__Exercise goal__: When you reach the line containing "Ten Women In Black" in the data below, begin returning lines exactly as written, and stop once the line containing "Max**)/Ping Pong (2002/88" has been returned.

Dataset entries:
Start of Block
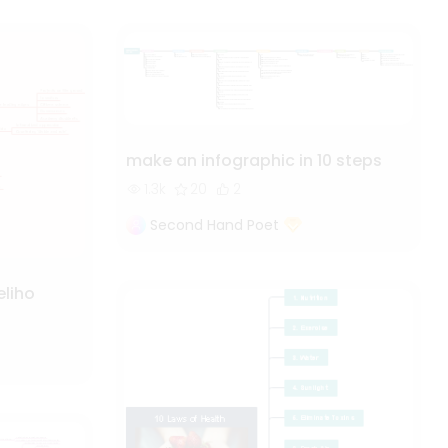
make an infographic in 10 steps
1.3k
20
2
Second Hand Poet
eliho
End of Block
Start of Block
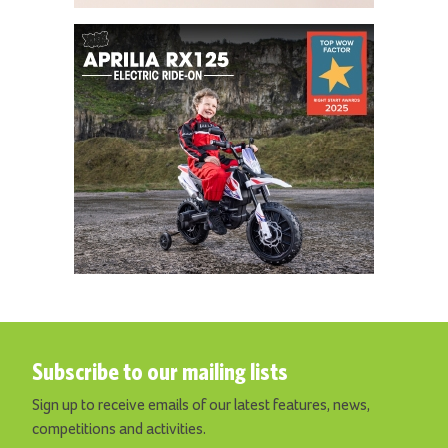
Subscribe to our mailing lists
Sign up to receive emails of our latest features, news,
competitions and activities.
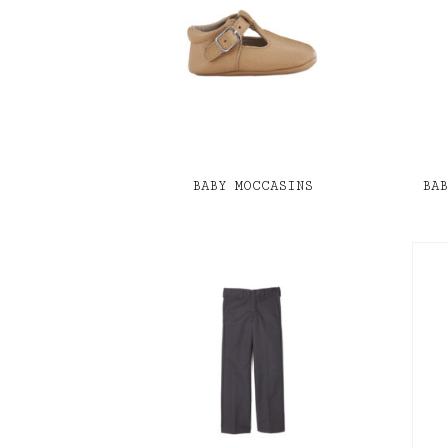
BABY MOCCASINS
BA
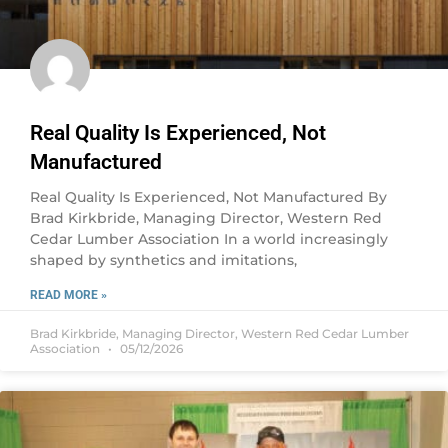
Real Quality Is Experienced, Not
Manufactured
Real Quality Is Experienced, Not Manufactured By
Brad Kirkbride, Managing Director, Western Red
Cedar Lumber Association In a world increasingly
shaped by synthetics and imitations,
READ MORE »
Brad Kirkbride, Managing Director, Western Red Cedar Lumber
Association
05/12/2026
End of Block
Start of Block
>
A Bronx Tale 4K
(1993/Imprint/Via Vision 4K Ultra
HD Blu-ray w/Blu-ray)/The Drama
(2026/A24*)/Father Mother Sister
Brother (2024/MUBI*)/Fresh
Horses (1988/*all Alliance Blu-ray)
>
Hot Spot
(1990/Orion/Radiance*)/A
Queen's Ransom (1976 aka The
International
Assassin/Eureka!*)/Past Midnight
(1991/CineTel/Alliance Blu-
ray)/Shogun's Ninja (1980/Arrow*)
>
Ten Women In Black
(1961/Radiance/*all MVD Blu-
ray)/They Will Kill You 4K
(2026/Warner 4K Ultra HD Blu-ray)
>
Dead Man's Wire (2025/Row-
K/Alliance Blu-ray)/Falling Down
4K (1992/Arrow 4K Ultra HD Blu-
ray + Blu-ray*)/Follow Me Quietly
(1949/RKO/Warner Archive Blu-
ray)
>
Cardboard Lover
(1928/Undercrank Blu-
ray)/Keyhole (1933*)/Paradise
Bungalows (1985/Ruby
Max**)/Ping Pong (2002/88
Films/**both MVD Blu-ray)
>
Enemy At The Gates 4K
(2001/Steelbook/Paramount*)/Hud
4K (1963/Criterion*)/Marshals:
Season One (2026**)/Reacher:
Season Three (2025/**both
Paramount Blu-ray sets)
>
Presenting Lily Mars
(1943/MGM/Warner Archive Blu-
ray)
End of Block
__Response to this exercise__:
Ten Women In Black
(1961/Radiance/*all MVD Blu-
ray)/They Will Kill You 4K
(2026/Warner 4K Ultra HD Blu-ray)
>
Dead Man's Wire (2025/Row-
K/Alliance Blu-ray)/Falling Down
4K (1992/Arrow 4K Ultra HD Blu-
ray + Blu-ray*)/Follow Me Quietly
(1949/RKO/Warner Archive Blu-
ray)
>
Cardboard Lover
(1928/Undercrank Blu-
ray)/Keyhole (1933*)/Paradise
Bungalows (1985/Ruby
Max**)/Ping Pong (2002/88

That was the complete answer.